Reputation: 2491
I would like to know whether its possible to launch a cuda kernel so that the grid/block size can be mentioned at run time instead of compile time as usual.
Any help regarding this would be highly invaluable.
Upvotes: 2
Views: 2765
Reputation: 16816
In CUDA applications, it is never very useful to specify fixed sizes for grid. Most of the time block size is fixed and grid size is kept dynamic and changed according to input data size. Consider the following example of vector addition.

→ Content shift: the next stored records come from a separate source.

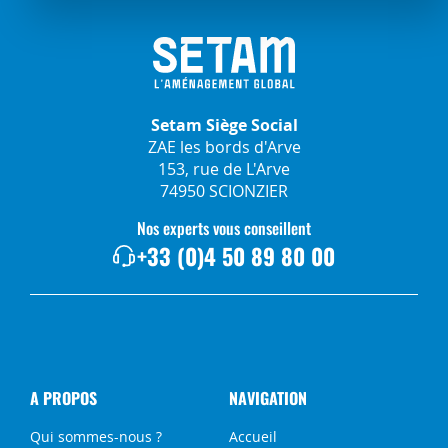
Setam Siège Social
ZAE les bords d'Arve
153, rue de L'Arve
74950 SCIONZIER
Nos experts vous conseillent
+33 (0)4 50 89 80 00
A PROPOS
NAVIGATION
Qui sommes-nous ?
Accueil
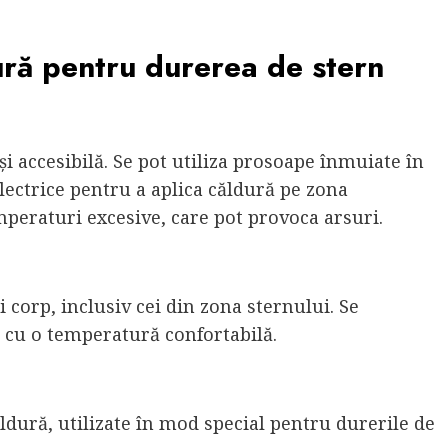
ură pentru durerea de stern
i accesibilă. Se pot utiliza prosoape înmuiate în
electrice pentru a aplica căldură pe zona
mperaturi excesive, care pot provoca arsuri.
 corp, inclusiv cei din zona sternului. Se
 cu o temperatură confortabilă.
ăldură, utilizate în mod special pentru durerile de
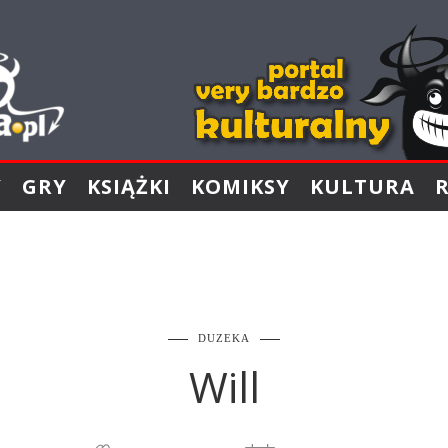
Y
GRY
KSIĄŻKI
KOMIKSY
KULTURA
DUZEKA
Will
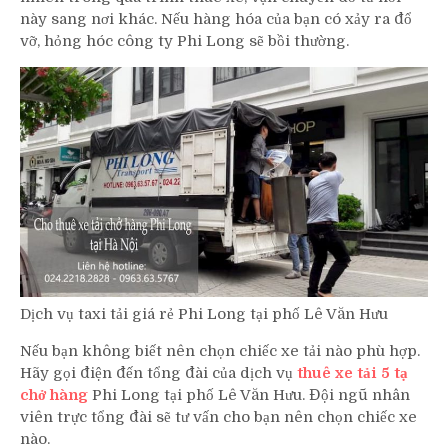
này sang nơi khác. Nếu hàng hóa của bạn có xảy ra đổ
vỡ, hỏng hóc công ty Phi Long sẽ bồi thường.
Dịch vụ taxi tải giá rẻ Phi Long tại phố Lê Văn Hưu
Nếu bạn không biết nên chọn chiếc xe tải nào phù hợp.
Hãy gọi điện đến tổng đài của dịch vụ
thuê xe tải 5 tạ
chở hàng
Phi Long tại phố Lê Văn Hưu. Đội ngũ nhân
viên trực tổng đài sẽ tư vấn cho bạn nên chọn chiếc xe
nào.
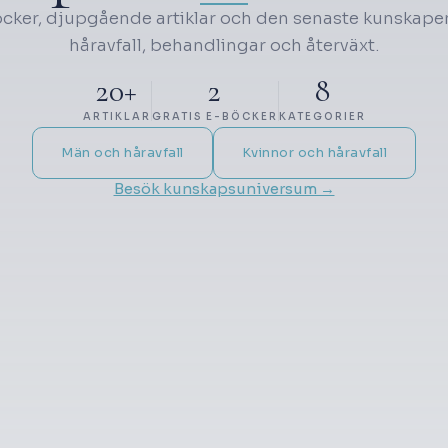
cker, djupgående artiklar och den senaste kunskap
håravfall, behandlingar och återväxt.
20+
2
8
ARTIKLAR
GRATIS E-BÖCKER
KATEGORIER
Män och håravfall
Kvinnor och håravfall
Besök kunskapsuniversum →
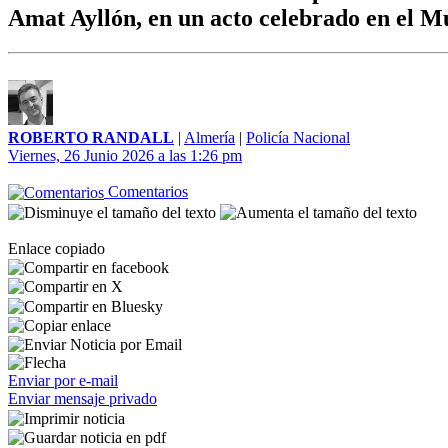
Amat Ayllón, en un acto celebrado en el M
ROBERTO RANDALL
|
Almería
|
Policía Nacional
Viernes, 26 Junio 2026 a las 1:26 pm
Comentarios
Enlace copiado
Enviar por e-mail
Enviar mensaje privado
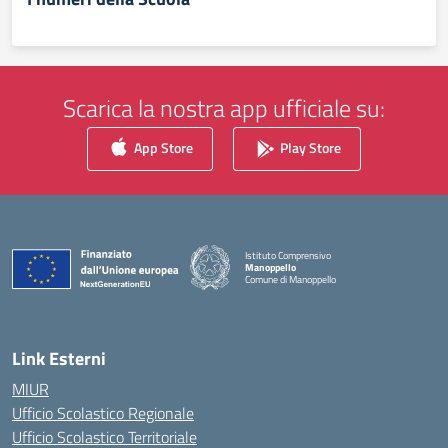
Scarica la nostra app ufficiale su:
App Store
Play Store
Istituto Comprensivo
Manoppello
Comune di Manoppello
— Visita la pagina iniziale della scuola
Link Esterni
MIUR
Ufficio Scolastico Regionale
Ufficio Scolastico Territoriale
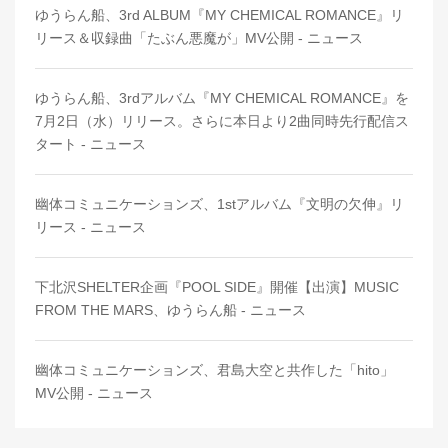
ゆうらん船、3rd ALBUM『MY CHEMICAL ROMANCE』リ
リース＆収録曲「たぶん悪魔が」MV公開 - ニュース
ゆうらん船、3rdアルバム『MY CHEMICAL ROMANCE』を
7月2日（水）リリース。さらに本日より2曲同時先行配信ス
タート - ニュース
幽体コミュニケーションズ、1stアルバム『文明の欠伸』リ
リース - ニュース
下北沢SHELTER企画『POOL SIDE』開催【出演】MUSIC
FROM THE MARS、ゆうらん船 - ニュース
幽体コミュニケーションズ、君島大空と共作した「hito」
MV公開 - ニュース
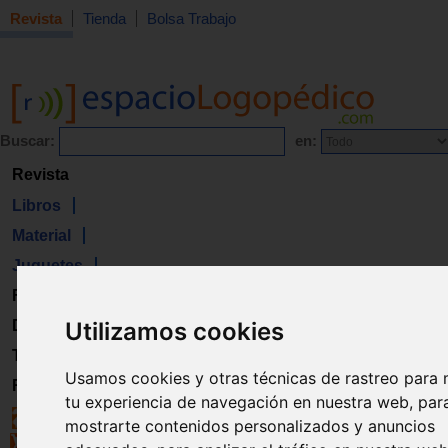
Revista
Tienda
Bolsa Trabajo
Buscar:
en:
Revista
Libros
Material
Juguetes
Formación
Utilizamos cookies
Directorio
Trabajo
Usamos cookies y otras técnicas de rastreo para 
Registro
tu experiencia de navegación en nuestra web, par
mostrarte contenidos personalizados y anuncios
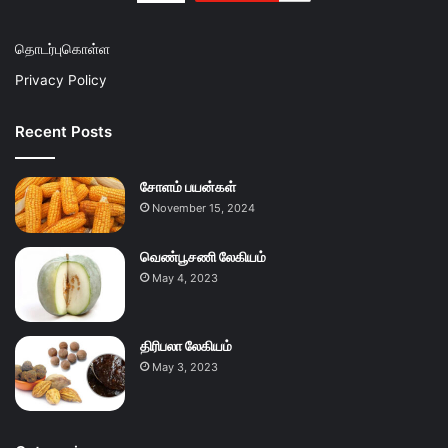
தொடர்புகொள்ள
Privacy Policy
Recent Posts
சோளம் பயன்கள்
November 15, 2024
வெண்பூசணி லேகியம்
May 4, 2023
திரிபலா லேகியம்
May 3, 2023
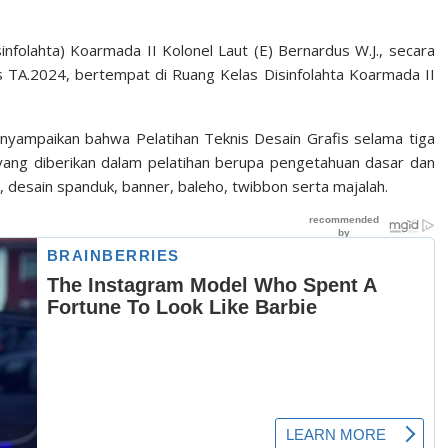
nfolahta) Koarmada II Kolonel Laut (E) Bernardus W.J., secara
s TA.2024, bertempat di Ruang Kelas Disinfolahta Koarmada II
yampaikan bahwa Pelatihan Teknis Desain Grafis selama tiga
i yang diberikan dalam pelatihan berupa pengetahuan dasar dan
, desain spanduk, banner, baleho, twibbon serta majalah.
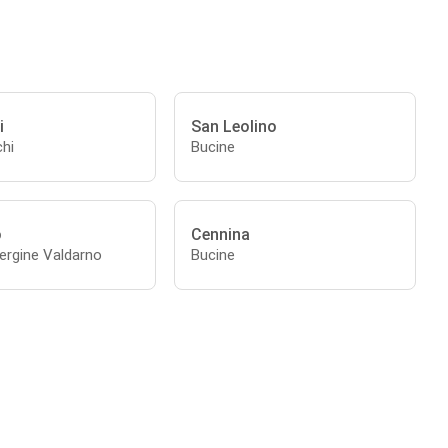
i
San Leolino
hi
Bucine
o
Cennina
ergine Valdarno
Bucine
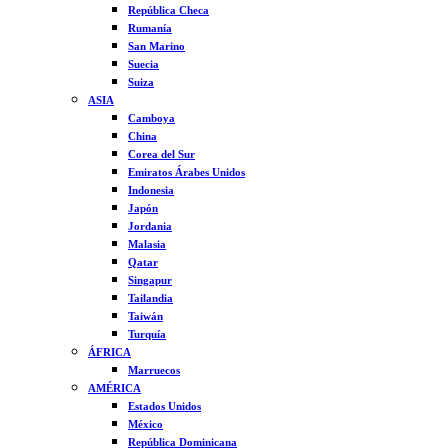
República Checa
Rumanía
San Marino
Suecia
Suiza
ASIA
Camboya
China
Corea del Sur
Emiratos Árabes Unidos
Indonesia
Japón
Jordania
Malasia
Qatar
Singapur
Tailandia
Taiwán
Turquía
ÁFRICA
Marruecos
AMÉRICA
Estados Unidos
México
República Dominicana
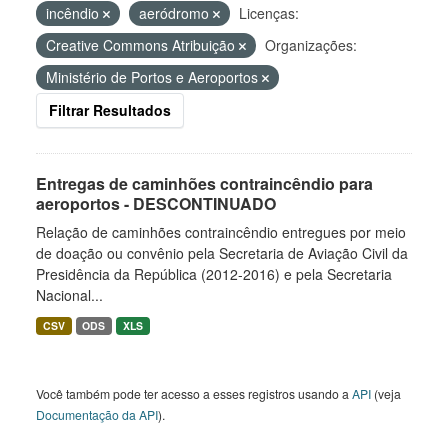
incêndio
aeródromo
Licenças:
Creative Commons Atribuição
Organizações:
Ministério de Portos e Aeroportos
Filtrar Resultados
Entregas de caminhões contraincêndio para
aeroportos - DESCONTINUADO
Relação de caminhões contraincêndio entregues por meio
de doação ou convênio pela Secretaria de Aviação Civil da
Presidência da República (2012-2016) e pela Secretaria
Nacional...
CSV
ODS
XLS
Você também pode ter acesso a esses registros usando a
API
(veja
Documentação da API
).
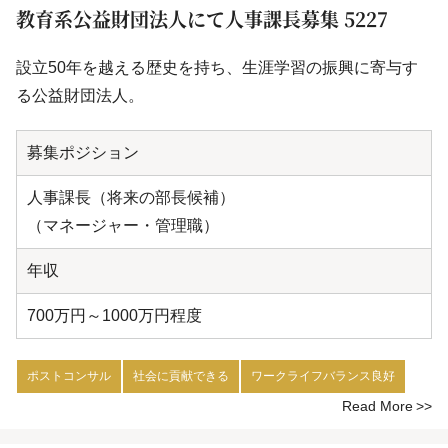
教育系公益財団法人にて人事課長募集 5227
設立50年を越える歴史を持ち、生涯学習の振興に寄与す
る公益財団法人。
募集ポジション
人事課長（将来の部長候補）
（マネージャー・管理職）
年収
700万円～1000万円程度
ポストコンサル
社会に貢献できる
ワークライフバランス良好
Read More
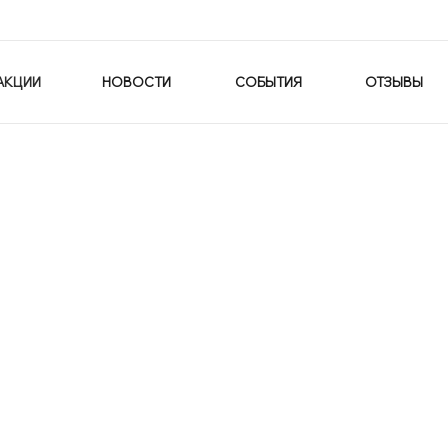
АКЦИИ
НОВОСТИ
СОБЫТИЯ
ОТЗЫВЫ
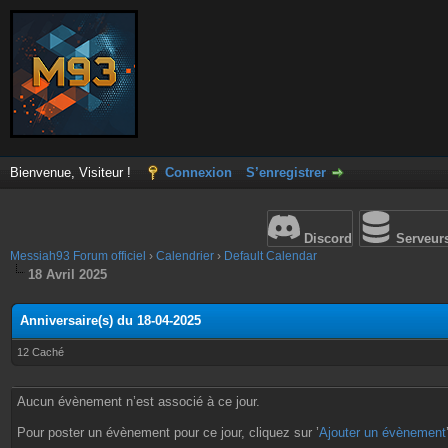
Bienvenue, Visiteur !
Connexion
S’enregistrer
Discord
Serveur
Messiah93 Forum officiel
›
Calendrier
›
Default Calendar
18 Avril 2025
Anniversaire(s) du 18-04-2025
12 Caché
Aucun évènement n’est associé à ce jour.
Pour poster un évènement pour ce jour, cliquez sur ’
Ajouter un évènement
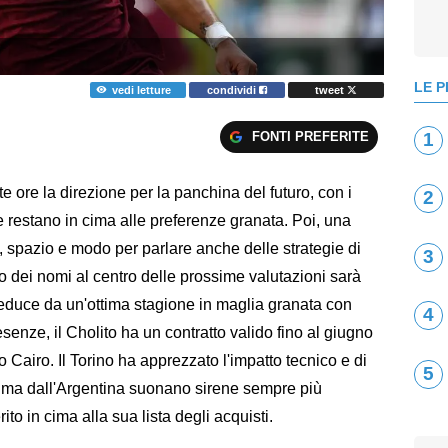
LE P
vedi letture
condividi
tweet
FONTI PREFERITE
1
 ore la direzione per la panchina del futuro, con i
2
e restano in cima alle preferenze granata. Poi, una
po, spazio e modo per parlare anche delle strategie di
3
no dei nomi al centro delle prossime valutazioni sarà
educe da un'ottima stagione in maglia granata con
4
esenze, il Cholito ha un contratto valido fino al giugno
 Cairo. Il Torino ha apprezzato l'impatto tecnico e di
5
, ma dall'Argentina suonano sirene sempre più
erito in cima alla sua lista degli acquisti.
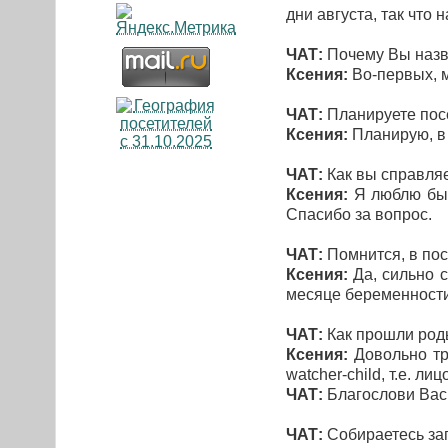
дни августа, так что 
ЧАТ:
Почему Вы назв
Ксения:
Во-первых, м
ЧАТ:
Планируете посе
Ксения:
Планирую, в 
ЧАТ:
Как вы справляе
Ксения:
Я люблю быть
Спасибо за вопрос.
ЧАТ:
Помнится, в пос
Ксения:
Да, сильно с
месяце беременности,
ЧАТ:
Как прошли ро
Ксения:
Довольно тру
watcher-child, т.е. ли
ЧАТ:
Благослови Вас 
ЧАТ:
Собираетесь за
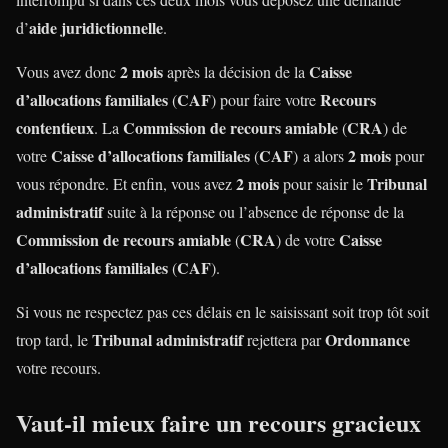
aide juridictionnelle
d’
.
2 mois
Caisse
Vous avez donc
après la décision de la
d’allocations familiales
CAF
Recours
(
) pour faire votre
contentieux
Commission de recours amiable
CRA
. La
(
) de
Caisse d’allocations familiales
CAF
2 mois
votre
(
) a alors
pour
2 mois
Tribunal
vous répondre. Et enfin, vous avez
pour saisir le
administratif
suite à la réponse ou l’absence de réponse de la
Commission de recours amiable
CRA
Caisse
(
) de votre
d’allocations familiales
CAF
(
).
Si vous ne respectez pas ces délais en le saisissant soit trop tôt soit
Tribunal administratif
Ordonnance
trop tard, le
rejettera par
votre recours.
Vaut-il mieux faire un
recours gracieux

__global__ void kernel(float* a, float* b, float* c, int length)
{
int tid = blockIdx.x * blockDim.x + threadIdx.x;
//Bound checks inside the kernel
if(tid<length)
c[tid] = a[tid] + b[tid];
}
int addVectors(float* a, float* b, float* c, int length)
{
//a, b, c are allocated on the device
//Fix the block size to an appropriate value
dim3 block(128);
dim3 grid;
grid.x = (length + block.x - 1)/block.x;
//Grid size is dependent on the length of the vector.
//Total number of threads are rounded up to the nearest multiple of block size.
//It means total number of threads are at least equal to the length of the vector.
kernel<<<grid,block>>>(a,b,c,length);
return 0;
}
Upvotes: 4
Reputation: 98118
Cuda kernels and device functions can use blockDim.{x,y,z
} to access the block configuration as well as gridDim.{x,y,z
} to access the grid configuration. If you have a kernel/device function that can cope with various configurations than all you need to do is launch a kernel (myKernel<<<dimGrid,dimBlock>>>
) with whatever dimGrid
, or dimBlock
you choose at run-time. I don't think this is unusual at all.
Upvotes: 3